The most famous couch-sleeping underdog athlete is Rudy Ruettiger.
Who can forget Rudy throwing on his Notre Dame helmet, anxiously lining up in formation, and then sacking Georgia Tech quarterback Rudy Allen? It's inspirational; it's true; but it was also college. That kind of story could never happen in the NBA, right?
Meet Jeremy Lin. Madison Square Garden certainly did. In traditional New York fashion, the crowd voiced its approval by chanting the point guard's name in his breakout game against the New Jersey Nets this past Saturday.

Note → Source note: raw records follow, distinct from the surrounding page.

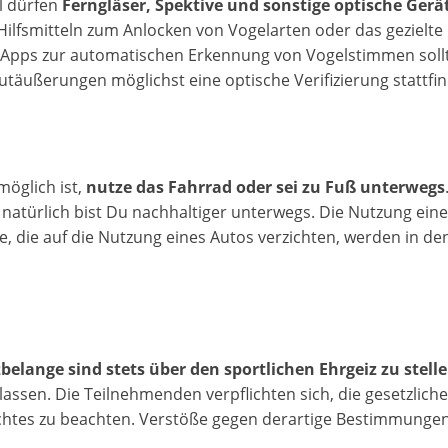
el dürfen
Ferngläser, Spektive und sonstige optische Gerä
Hilfsmitteln zum Anlocken von Vogelarten oder das gezielt
Apps zur automatischen Erkennung von Vogelstimmen sollt
utäußerungen möglichst eine optische Verifizierung stattfi
möglich ist,
nutze das Fahrrad oder sei zu Fuß unterwegs
natürlich bist Du nachhaltiger unterwegs. Die Nutzung eines
, die auf die Nutzung eines Autos verzichten, werden in d
elange sind stets über den sportlichen Ehrgeiz zu stelle
lassen. Die Teilnehmenden verpflichten sich, die gesetzlich
chtes zu beachten. Verstöße gegen derartige Bestimmunge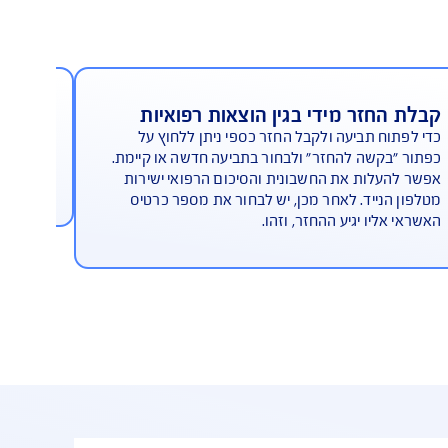
חזר מידי בגין הוצאות רפואיות
מספרי
ח תביעה ולקבל החזר כספי ניתן ללחוץ על
האפלי
בקשה להחזר" ולבחור בתביעה חדשה או קיימת.
מקומיי
עלות את החשבונית והסיכום הרפואי ישירות
הצורך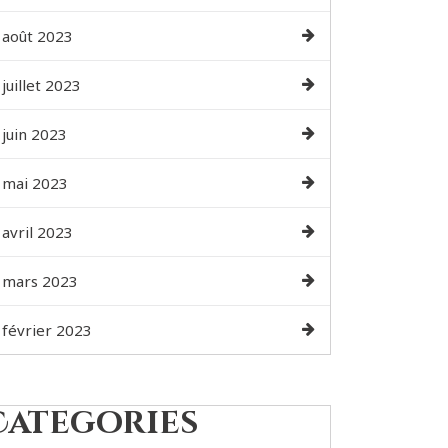
août 2023
juillet 2023
juin 2023
mai 2023
avril 2023
mars 2023
février 2023
Categories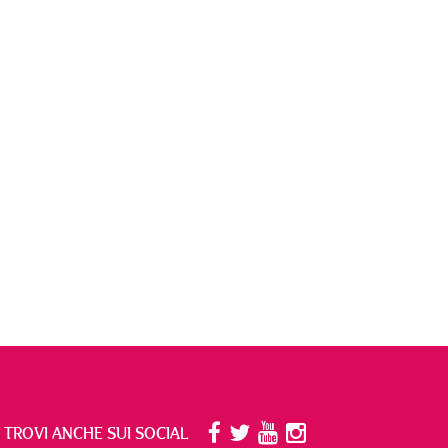
I TROVI ANCHE SUI SOCIAL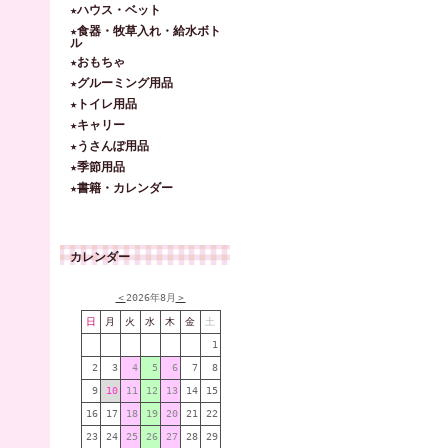
★ハウス・ベット
★食器・牧草入れ・給水ボト
ル
★おもちゃ
★グルーミング用品
★トイレ用品
★キャリー
★うさんぽ用品
★季節用品
★書籍・カレンダー
カレンダー
＜
2026年8月
＞
日
月
火
水
木
金
土
1
2
3
4
5
6
7
8
9
10
11
12
13
14
15
16
17
18
19
20
21
22
23
24
25
26
27
28
29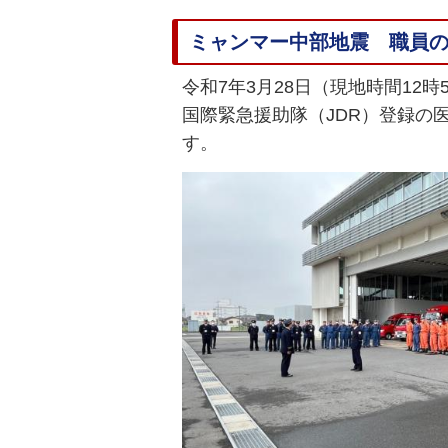
ミャンマー中部地震 職員の
令和7年3月28日（現地時間12
国際緊急援助隊（JDR）登録の
す。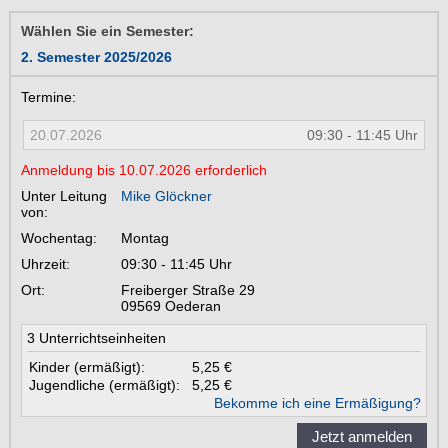
Wählen Sie ein Semester:
2. Semester 2025/2026
Termine:
20.07.2026
09:30 - 11:45 Uhr
Anmeldung bis 10.07.2026 erforderlich
Unter Leitung
Mike Glöckner
von:
Wochentag:
Montag
Uhrzeit:
09:30 - 11:45 Uhr
Ort:
Freiberger Straße 29
09569
Oederan
3 Unterrichtseinheiten
Kinder (ermäßigt):
5,25 €
Jugendliche (ermäßigt):
5,25 €
Bekomme ich eine Ermäßigung?
Jetzt anmelden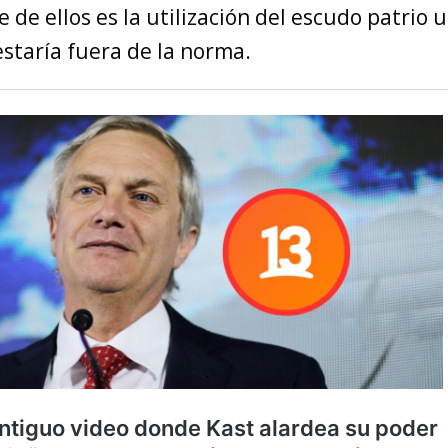
 de ellos es la utilización del escudo patrio
estaría fuera de la norma.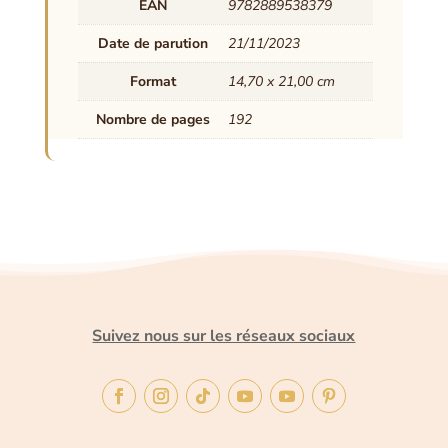
EAN
9782889538379
Date de parution
21/11/2023
Format
14,70 x 21,00 cm
Nombre de pages
192
Suivez nous sur les réseaux sociaux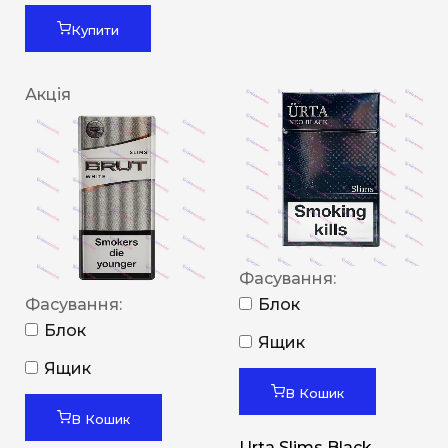
Купити
Акція
Фасування:
Фасування:
Блок
Блок
Ящик
Ящик
В Кошик
В Кошик
Urta Slims Black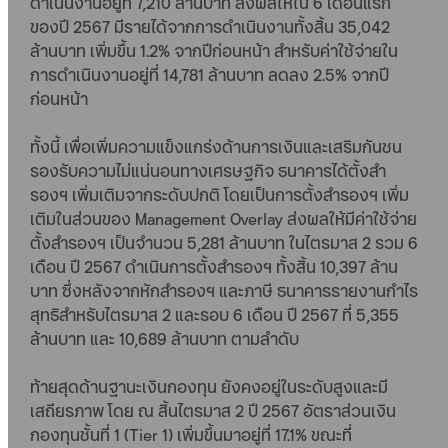
ดำเนินงานอยู่ที่ 7,210 ล้านบาท ส่งผลให้ใน 6 เดือนแรก
ของปี 2567 มีรายได้จากการดำเนินงานทั้งสิ้น 35,042
ล้านบาท เพิ่มขึ้น 1.2% จากปีก่อนหน้า สำหรับค่าใช้จ่ายใน
การดำเนินงานอยู่ที่ 14,781 ล้านบาท ลดลง 2.5% จากปี
ก่อนหน้า
ทั้งนี้ เพื่อเพิ่มความแข็งแกร่งด้านการเงินและเสริมกันชน
รองรับความไม่แน่นอนทางเศรษฐกิจ ธนาคารได้ตั้งสำ
รองฯ เพิ่มเติมจากระดับปกติ โดยเป็นการตั้งสำรองฯ เพิ่ม
เติมในส่วนของ Management Overlay ส่งผลให้มีค่าใช้จ่าย
ตั้งสำรองฯ เป็นจำนวน 5,281 ล้านบาท ในไตรมาส 2 รวม 6
เดือน ปี 2567 ดำเนินการตั้งสำรองฯ ทั้งสิ้น 10,397 ล้าน
บาท ซึ่งหลังจากหักสำรองฯ และภาษี ธนาคารรายงานกำไร
สุทธิสำหรับไตรมาส 2 และรอบ 6 เดือน ปี 2567 ที่ 5,355
ล้านบาท และ 10,689 ล้านบาท ตามลำดับ
ท้ายสุดด้านฐานะเงินกองทุน ยังคงอยู่ในระดับสูงและมี
เสถียรภาพ โดย ณ สิ้นไตรมาส 2 ปี 2567 อัตราส่วนเงิน
กองทุนชั้นที่ 1 (Tier 1) เพิ่มขึ้นมาอยู่ที่ 17.1% ขณะที่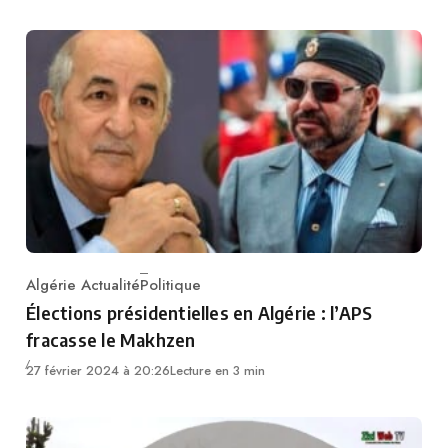
Algérie Actualité
Politique
Category
Élections présidentielles en Algérie : l’APS
fracasse le Makhzen
27 février 2024 à 20:26
Lecture en 3 min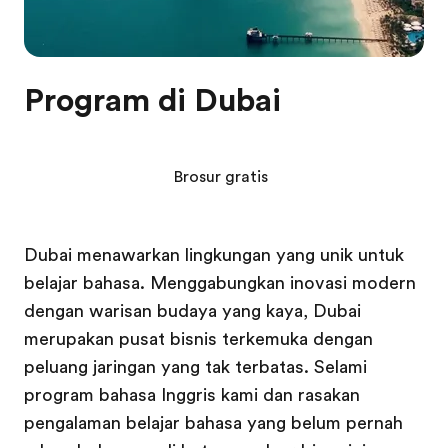
Program di Dubai
Brosur gratis
Dubai menawarkan lingkungan yang unik untuk
belajar bahasa. Menggabungkan inovasi modern
dengan warisan budaya yang kaya, Dubai
merupakan pusat bisnis terkemuka dengan
peluang jaringan yang tak terbatas. Selami
program bahasa Inggris kami dan rasakan
pengalaman belajar bahasa yang belum pernah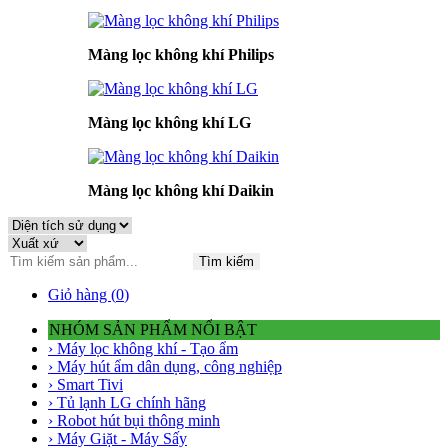
Màng lọc không khí Philips
Màng lọc không khí LG
Màng lọc không khí Daikin
Tìm kiếm
Giỏ hàng (
0
)
NHÓM SẢN PHẨM NỔI BẬT
› Máy lọc không khí - Tạo ẩm
› Máy hút ẩm dân dụng, công nghiệp
› Smart Tivi
› Tủ lạnh LG chính hãng
› Robot hút bụi thông minh
› Máy Giặt - Máy Sấy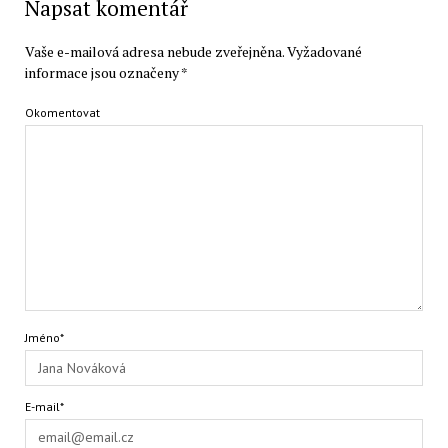
Napsat komentář
Vaše e-mailová adresa nebude zveřejněna.
Vyžadované
informace jsou označeny
*
Okomentovat
Jméno*
E-mail*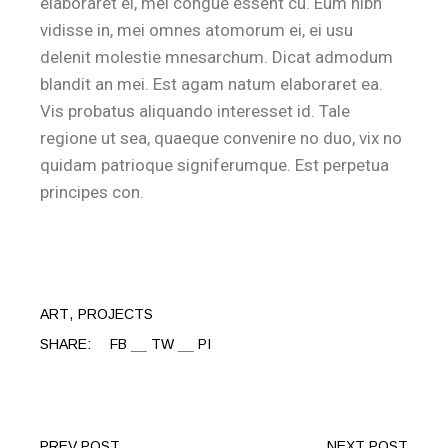
elaboraret ei, mel congue essent cu. Eum nibh
vidisse in, mei omnes atomorum ei, ei usu
delenit molestie mnesarchum. Dicat admodum
blandit an mei. Est agam natum elaboraret ea.
Vis probatus aliquando interesset id. Tale
regione ut sea, quaeque convenire no duo, vix no
quidam patrioque signiferumque. Est perpetua
principes con.
ART
PROJECTS
SHARE:
FB
TW
PI
PREV POST
NEXT POST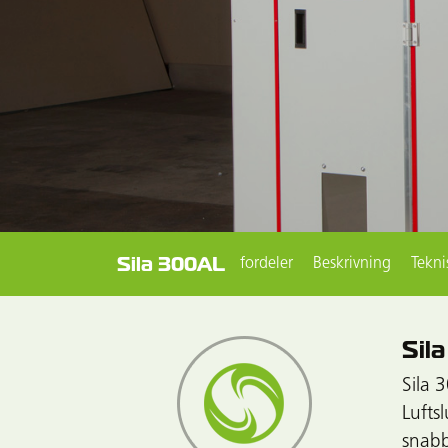
Sila 300AL
fordeler
Beskrivning
Tekni
Sil
Sila 
Lufts
snabb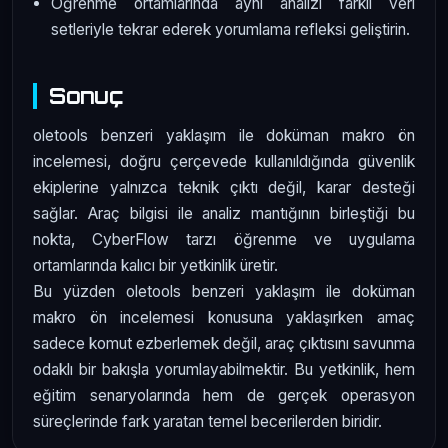
Öğrenme ortamlarında aynı analizi farklı veri
setleriyle tekrar ederek yorumlama refleksi geliştirin.
Sonuç
oletools benzeri yaklaşım ile doküman makro ön
incelemesi, doğru çerçevede kullanıldığında güvenlik
ekiplerine yalnızca teknik çıktı değil, karar desteği
sağlar. Araç bilgisi ile analiz mantığının birleştiği bu
nokta, CyberFlow tarzı öğrenme ve uygulama
ortamlarında kalıcı bir yetkinlik üretir.
Bu yüzden oletools benzeri yaklaşım ile doküman
makro ön incelemesi konusuna yaklaşırken amaç
sadece komut ezberlemek değil, araç çıktısını savunma
odaklı bir bakışla yorumlayabilmektir. Bu yetkinlik, hem
eğitim senaryolarında hem de gerçek operasyon
süreçlerinde fark yaratan temel becerilerden biridir.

He played 35 minutes, scored 25 points, and dished out seven assists in the Knicks 99-92 win. Those are beyond impressive numbers for a guy who had only played more than seven minutes in a game once in his career.
He followed that stellar showing by racking up 28 points in his first career start against the Utah Jazz. Talk about luck, and I'm not referring to Lin's performance.
The Knicks are in need of a solid point guard about as much as the Redskins need a franchise quarterback.
The answer to a 10-15 team's prayers, at least temporarily, is an undrafted former Ivy Leaguer (Harvard, to be exact) who was cut from two teams over the past two seasons. Obviously, who would have guessed otherwise?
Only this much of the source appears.